Leighton and co-workers hoped that the unanticipated contraction of the larger
and more synthetically accessible ring could be combined, again, in a tandem one-pot
process, with the designed strain-accelerated Cope rearrangement. A 14-membered
macrolactone (11) could, indeed, be efficiently prepared in three steps from intermediate
9. Then, under carefully optimized reaction conditions, the macrolactone 11
underwent the desired tandem Ireland-Claisen ring contraction/Cope rearrangement
to fashion the intact A/B/C tricyclic core of isocyclocitrinol A. The authors
invoke an intermediary silyl ketene acetal, which undergoes the Ireland-Claisen
rearrangement through a boat-like conformation (see TS-I above) to transiently
generate the strained medium-sized ring. The in situ-formed ten-membered ring species
then immediately succumbs to the projected electrocyclic Cope rearrangement as
depicted in TS-II, furnishing the advanced intermediate 12, following
desilylation and esterification with diazomethane. It should be noted that the
C14 configuration of the advanced tricycle 12 is epimeric to that of natural
isocyclocitrinol A.
The
tandem Ireland-Claisen/Cope rearrangement protocol delivers a product that
lacks the requisite C6 enone as well as the D-ring cyclopentane and C17 side
chain. Moreover, the immediate product of the tandem sigmatropic sequence,
prior to acid treatment, is a silyl enol ether (e.g. 13). Interestingly, the
authors did attempt to isolate 13 from the Cope rearrangement and directly
subject it to Saegusa oxidation conditions (stoichiometric palladium acetate)
to accomplish the requisite dehydrogenation at C6. Unfortunately, the vinyl
substituent projecting from the C-ring was activated more readily than the
silyl enol ether, giving rise to a cyclic enol acetate moiety in combination
with a low yield of the desired enone (e.g. 14).
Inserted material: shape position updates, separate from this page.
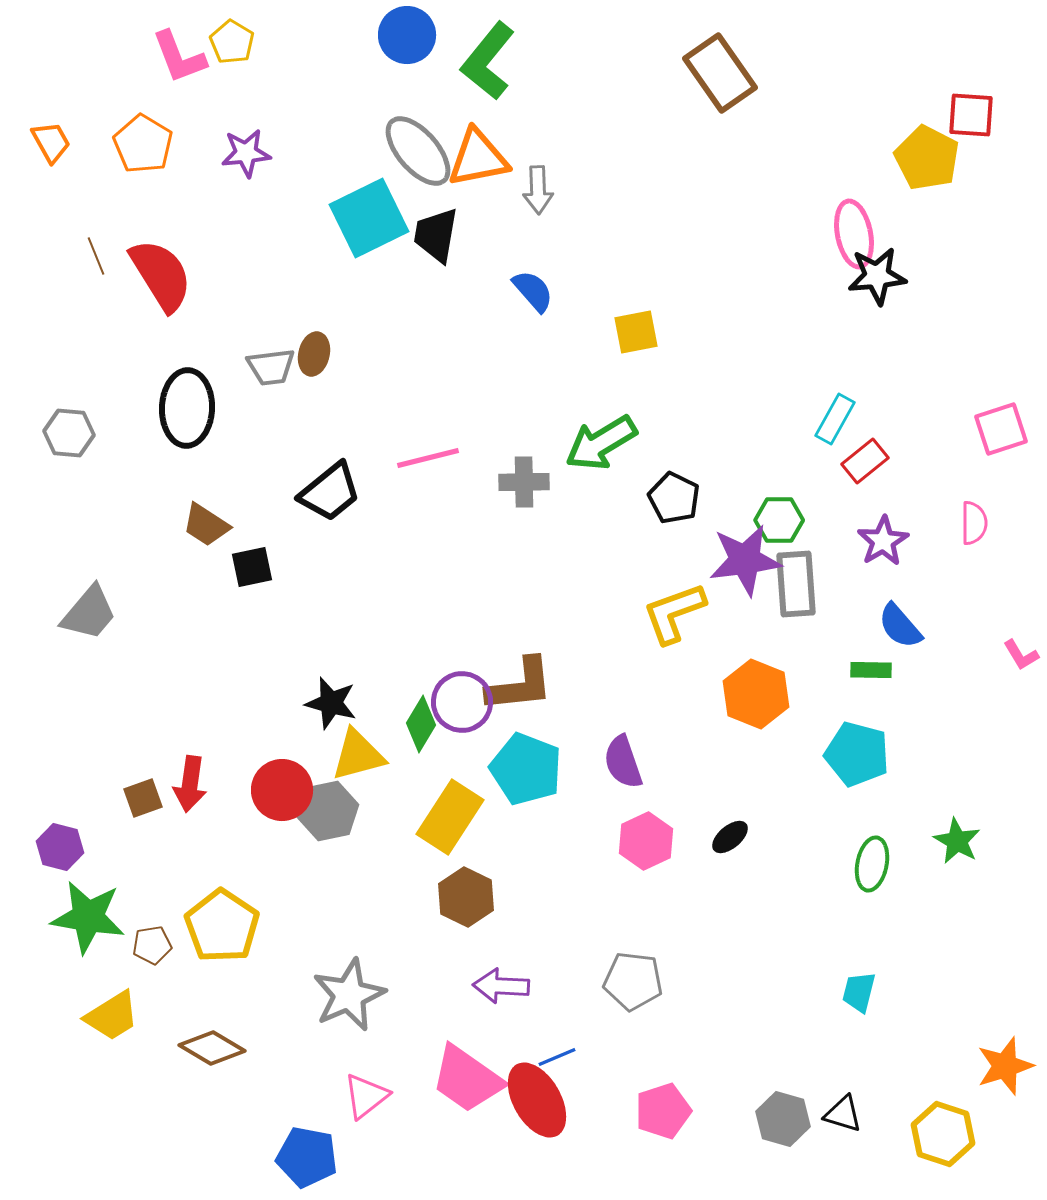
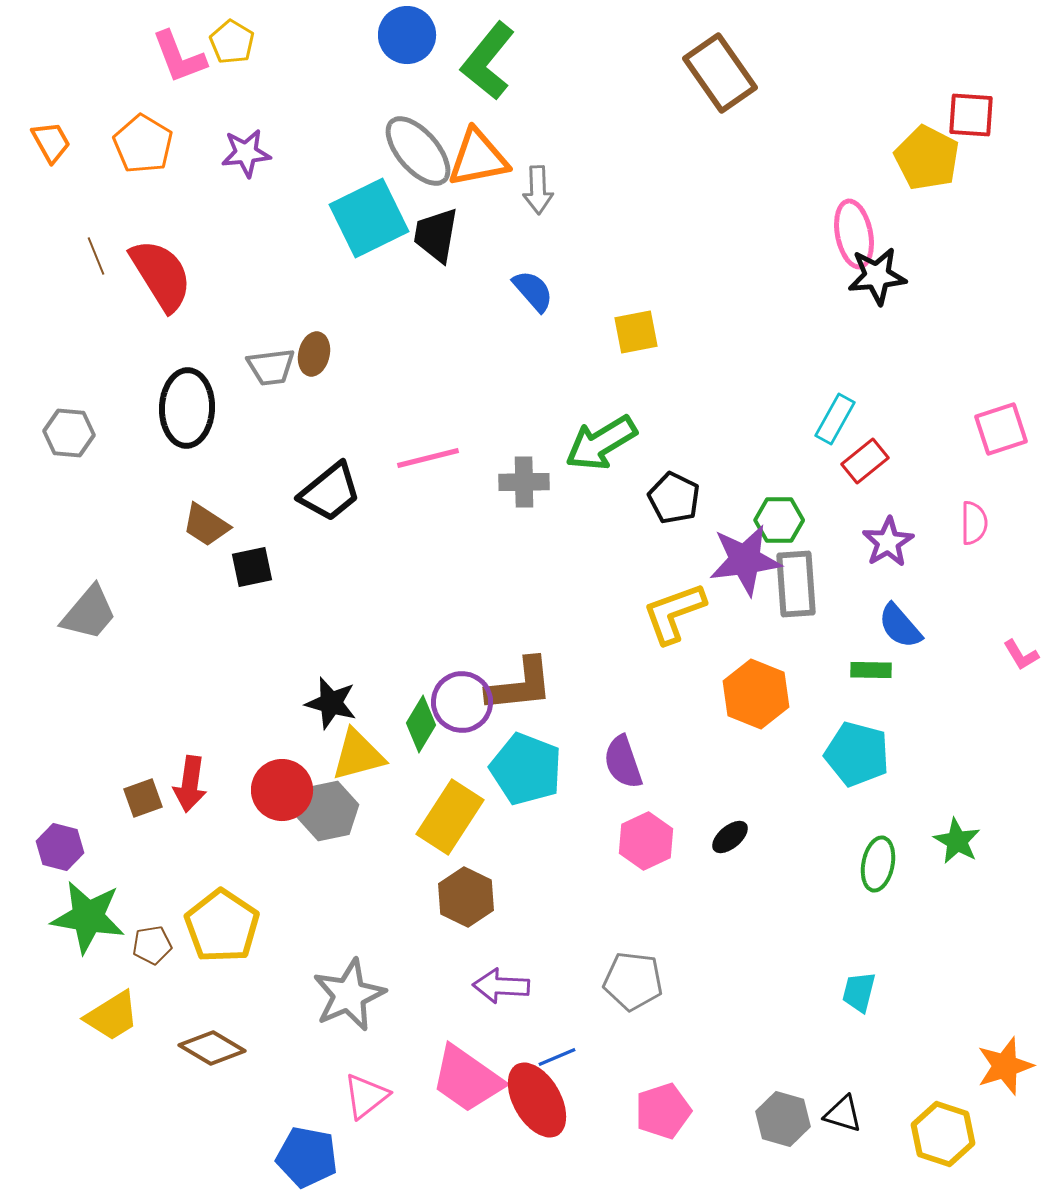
purple star at (883, 541): moved 5 px right, 1 px down
green ellipse at (872, 864): moved 6 px right
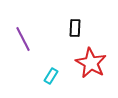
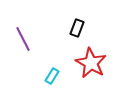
black rectangle: moved 2 px right; rotated 18 degrees clockwise
cyan rectangle: moved 1 px right
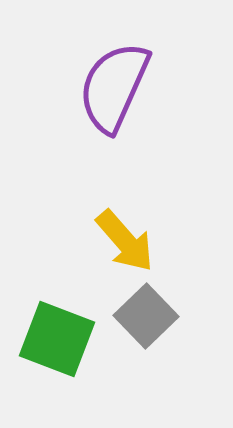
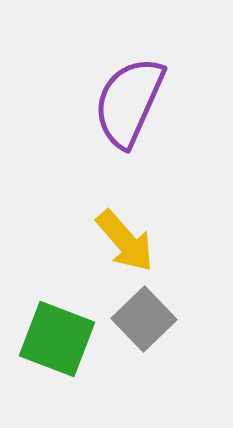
purple semicircle: moved 15 px right, 15 px down
gray square: moved 2 px left, 3 px down
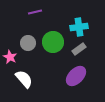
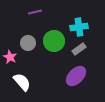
green circle: moved 1 px right, 1 px up
white semicircle: moved 2 px left, 3 px down
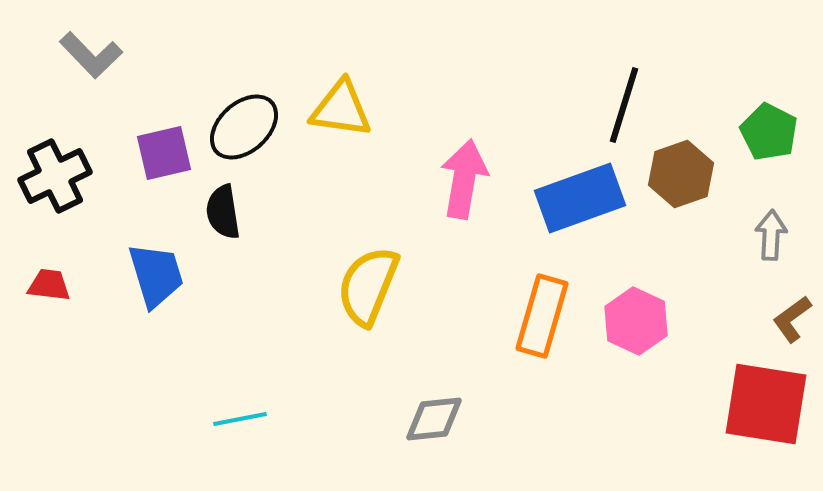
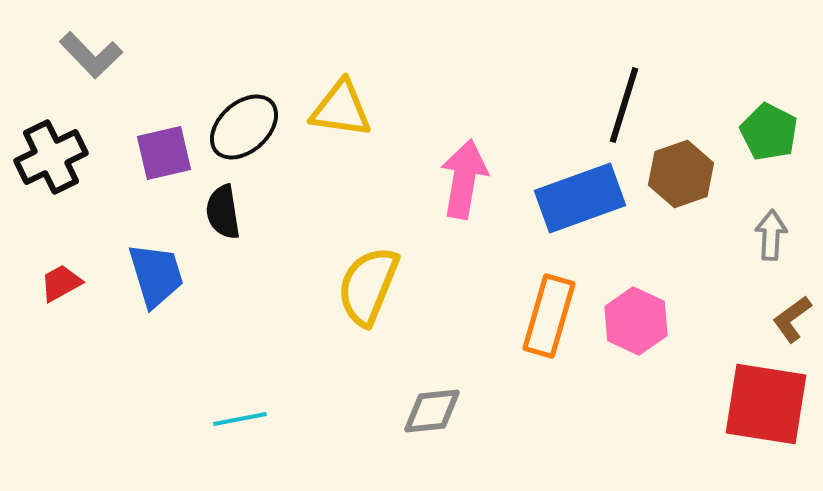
black cross: moved 4 px left, 19 px up
red trapezoid: moved 12 px right, 2 px up; rotated 36 degrees counterclockwise
orange rectangle: moved 7 px right
gray diamond: moved 2 px left, 8 px up
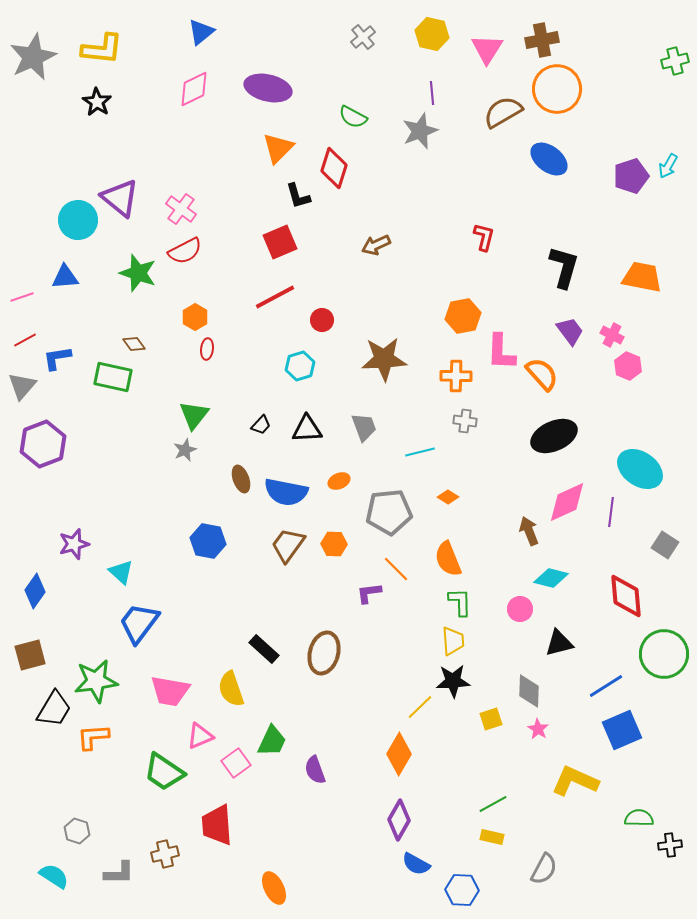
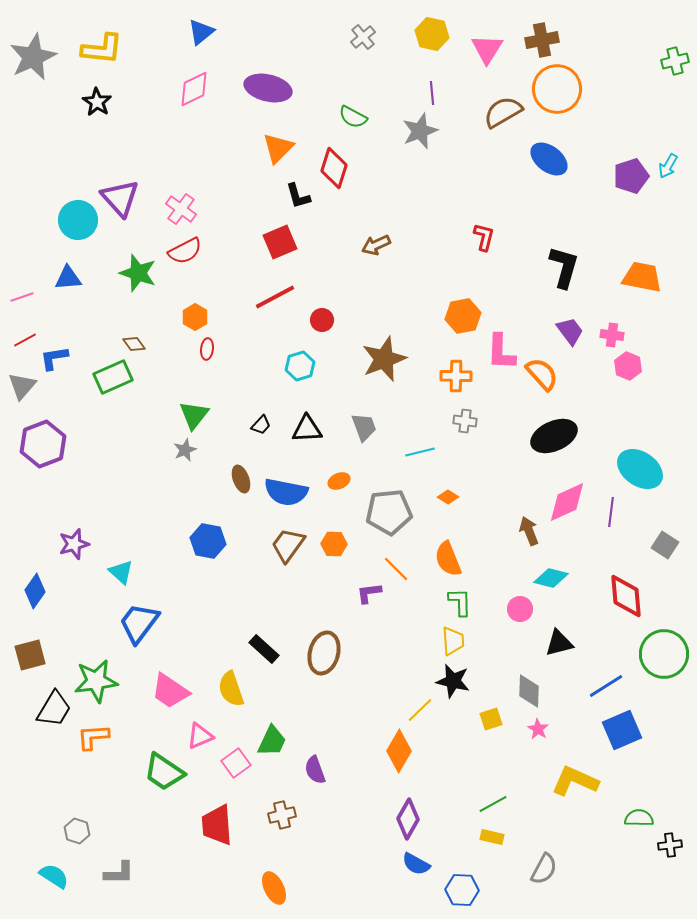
purple triangle at (120, 198): rotated 9 degrees clockwise
blue triangle at (65, 277): moved 3 px right, 1 px down
pink cross at (612, 335): rotated 20 degrees counterclockwise
blue L-shape at (57, 358): moved 3 px left
brown star at (384, 359): rotated 18 degrees counterclockwise
green rectangle at (113, 377): rotated 36 degrees counterclockwise
black star at (453, 681): rotated 16 degrees clockwise
pink trapezoid at (170, 691): rotated 24 degrees clockwise
yellow line at (420, 707): moved 3 px down
orange diamond at (399, 754): moved 3 px up
purple diamond at (399, 820): moved 9 px right, 1 px up
brown cross at (165, 854): moved 117 px right, 39 px up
It was later demonstrated that
selenoxide elimination was a preferable method for enone installation in terms
of overall efficiency.
The
Leighton group exploited the propensity for the vinyl subsituent to undergo
Wacker oxidation for D-ring formation. First, the keto group of advanced
intermediate 15 was protected as a cyclic ketal using the method of Noyori.
Standard Wacker oxidation conditions then afforded the expected ketoester 16 in
good yield. Finally, treatment of 16 with a strong base followed by
diazomethane furnished the annulated vinylogous ester tetracycle 17, bearing
the full citrinane carbocyclic framework, albeit with an inverted configuration
at C14.
Recently,
a new method for formation of the bridged seven-membered ring system of the
citrinanes (i.e. the bicyclo[4.4.1]undecane) involving intramolecular
oxidopyrilium-mediated [5+2] cycloaddition has emerged. A team from Shenzhen,
China, led by Chuang-chuang Li, used their direct and efficienct thermal
cycloaddition methodology to prepare the strained polycyclic cores of ingenol
and cyclocitrinol (19). Thus, exposure of the acetoxypyranone 18 to 1.5 molar equivalents
of 2,2,6,6-tetramethylpiperidine transiently generates an oxidopyrilium species
containing a tethered dienophile (TS-I). A type II intramolecular [5+2]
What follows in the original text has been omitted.